(Transcribed page contents)
- Opening Delimiter -

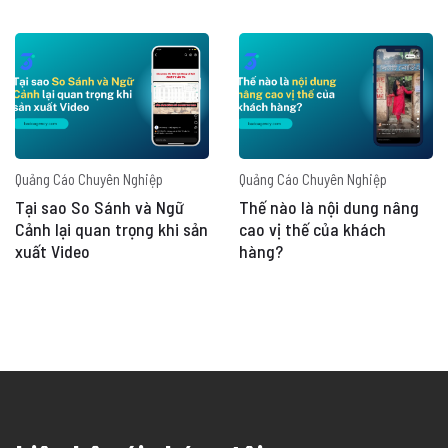
Quảng Cáo Chuyên Nghiệp
Quảng Cáo Chuyên Nghiệp
Tại sao So Sánh và Ngữ
Thế nào là nội dung nâng
Cảnh lại quan trọng khi sản
cao vị thế của khách
xuất Video
hàng?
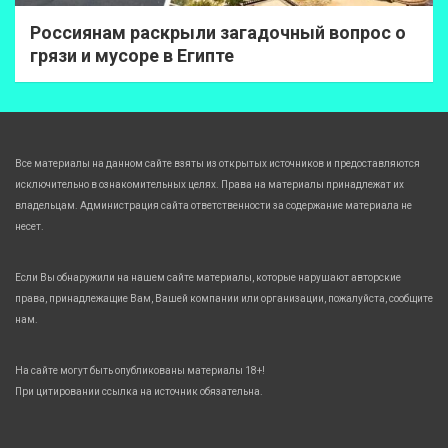
Россиянам раскрыли загадочный вопрос о
грязи и мусоре в Египте
Все материалы на данном сайте взяты из открытых источников и предоставляются
исключительно в ознакомительных целях. Права на материалы принадлежат их
владельцам. Администрация сайта ответственности за содержание материала не
несет.
Если Вы обнаружили на нашем сайте материалы, которые нарушают авторские
права, принадлежащие Вам, Вашей компании или организации, пожалуйста, сообщите
нам.
На сайте могут быть опубликованы материалы 18+!
При цитировании ссылка на источник обязательна.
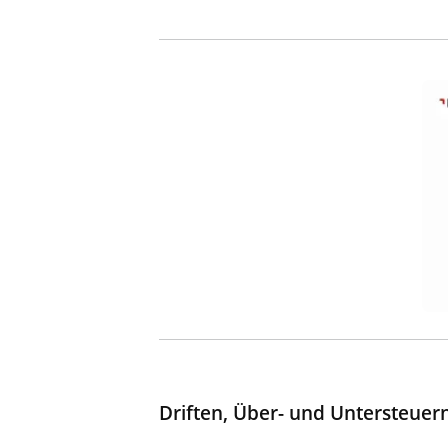
Driften, Über- und Untersteuer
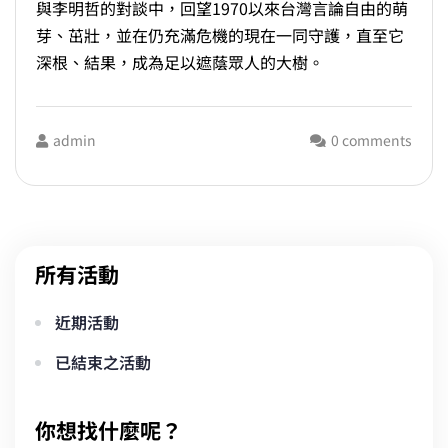
與李明哲的對談中，回望1970以來台灣言論自由的萌
芽、茁壯，並在仍充滿危機的現在一同守護，直至它
深根、結果，成為足以遮蔭眾人的大樹。
admin
0 comments
所有活動
近期活動
已結束之活動
你想找什麼呢？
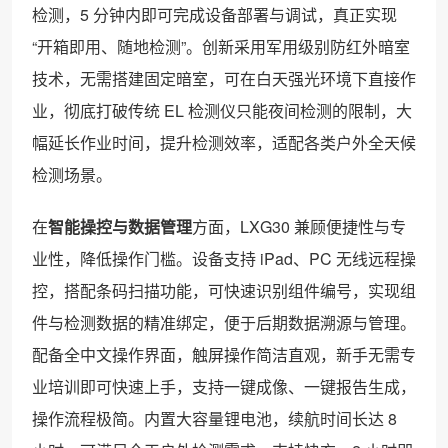
检测，5 分钟内即可完成设备部署与调试，真正实现
“开箱即用、随地检测”。创新采用军用级别防红外暗室
技术，无需搭建固定暗室，可在白天强光环境下直接作
业，彻底打破传统 EL 检测仪只能夜间检测的限制，大
幅延长作业时间，提升检测效率，适配各类户外全天候
检测场景。
在
智能操控与数据管理
方面，LXG30 兼顾便捷性与专
业性，降低操作门槛。设备支持 iPad、PC 无线远程操
控，搭配条码扫描功能，可快速识别组件编号，实现组
件与检测数据的精准绑定，便于后期数据溯源与管理。
配备全中文操作界面，触屏操作简洁直观，新手无需专
业培训即可快速上手，支持一键成像、一键报告生成，
操作流程极简。内置大容量锂电池，续航时间长达 8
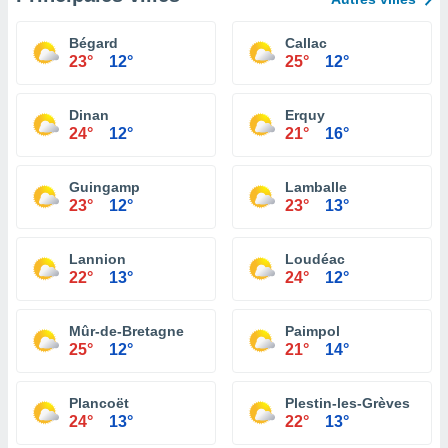
Bégard
Callac
23°
12°
25°
12°
Dinan
Erquy
24°
12°
21°
16°
Guingamp
Lamballe
23°
12°
23°
13°
Lannion
Loudéac
22°
13°
24°
12°
Mûr-de-Bretagne
Paimpol
25°
12°
21°
14°
Plancoët
Plestin-les-Grèves
24°
13°
22°
13°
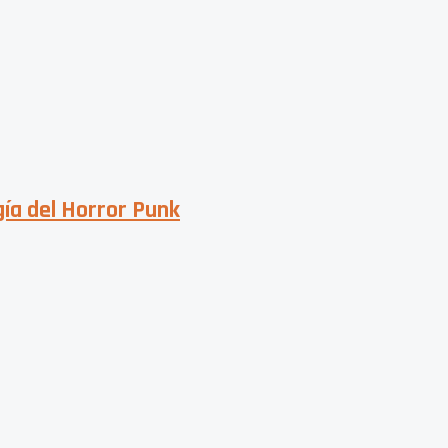
gía del Horror Punk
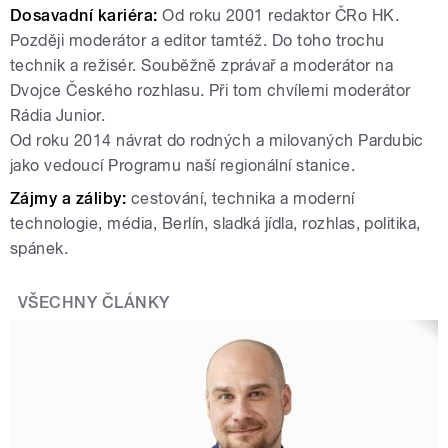
Dosavadní kariéra:
Od roku 2001 redaktor ČRo HK.
Později moderátor a editor tamtéž. Do toho trochu
technik a režisér. Souběžně zprávař a moderátor na
Dvojce Českého rozhlasu. Při tom chvílemi moderátor
Rádia Junior.
Od roku 2014 návrat do rodných a milovaných Pardubic
jako vedoucí Programu naší regionální stanice.
Zájmy a záliby:
cestování, technika a moderní
technologie, média, Berlín, sladká jídla, rozhlas, politika,
spánek.
VŠECHNY ČLÁNKY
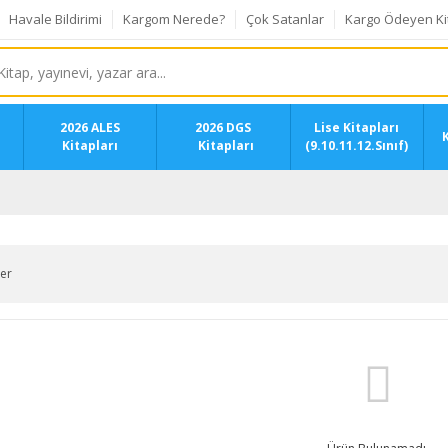
Havale Bildirimi
Kargom Nerede?
Çok Satanlar
Kargo Ödeyen Ki
2026 ALES
2026 DGS
Lise Kitapları
K
Kitapları
Kitapları
(9.10.11.12.Sınıf)
ler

- Closing Delimiter -

> **What you have to do**:
Repeat every record above exactly. Omit the pictures.

> **Task output**:
Quảng Cáo Chuyên Nghiệp
Quảng Cáo Chuyên Nghiệp
Tại sao So Sánh và Ngữ
Thế nào là nội dung nâng
Cảnh lại quan trọng khi sản
cao vị thế của khách
xuất Video
hàng?
Россиянам раскрыли загадочный вопрос о
грязи и мусоре в Египте
Все материалы на данном сайте взяты из открытых источников и предоставляются
исключительно в ознакомительных целях. Права на материалы принадлежат их
владельцам. Администрация сайта ответственности за содержание материала не
несет.
Если Вы обнаружили на нашем сайте материалы, которые нарушают авторские
права, принадлежащие Вам, Вашей компании или организации, пожалуйста, сообщите
нам.
На сайте могут быть опубликованы материалы 18+!
При цитировании ссылка на источник обязательна.
Driften, Über- und Untersteuer
與李明哲的對談中，回望1970以來台灣言論自由的萌
芽、茁壯，並在仍充滿危機的現在一同守護，直至它
深根、結果，成為足以遮蔭眾人的大樹。
admin
0 comments
所有活動
近期活動
已結束之活動
你想找什麼呢？
检测，5 分钟内即可完成设备部署与调试，真正实现
“开箱即用、随地检测”。创新采用军用级别防红外暗室
技术，无需搭建固定暗室，可在白天强光环境下直接作
业，彻底打破传统 EL 检测仪只能夜间检测的限制，大
幅延长作业时间，提升检测效率，适配各类户外全天候
检测场景。
在
智能操控与数据管理
方面，LXG30 兼顾便捷性与专
业性，降低操作门槛。设备支持 iPad、PC 无线远程操
控，搭配条码扫描功能，可快速识别组件编号，实现组
件与检测数据的精准绑定，便于后期数据溯源与管理。
配备全中文操作界面，触屏操作简洁直观，新手无需专
业培训即可快速上手，支持一键成像、一键报告生成，
操作流程极简。内置大容量锂电池，续航时间长达 8
Bégard
Callac
23°
12°
25°
12°
Dinan
Erquy
24°
12°
21°
16°
Guingamp
Lamballe
23°
12°
23°
13°
Lannion
Loudéac
22°
13°
24°
12°
Mûr-de-Bretagne
Paimpol
25°
12°
21°
14°
Plancoët
Plestin-les-Grèves
24°
13°
22°
13°
gía del Horror Punk
Dosavadní kariéra:
Od roku 2001 redaktor ČRo HK.
Později moderátor a editor tamtéž. Do toho trochu
technik a režisér. Souběžně zprávař a moderátor na
Dvojce Českého rozhlasu. Při tom chvílemi moderátor
Rádia Junior.
Od roku 2014 návrat do rodných a milovaných Pardubic
jako vedoucí Programu naší regionální stanice.
Zájmy a záliby:
cestování, technika a moderní
technologie, média, Berlín, sladká jídla, rozhlas, politika,
spánek.
VŠECHNY ČLÁNKY
Havale Bildirimi
Kargom Nerede?
Çok Satanlar
Kargo Ödeyen Ki
2026 ALES
2026 DGS
Lise Kitapları
K
Kitapları
Kitapları
(9.10.11.12.Sınıf)
ler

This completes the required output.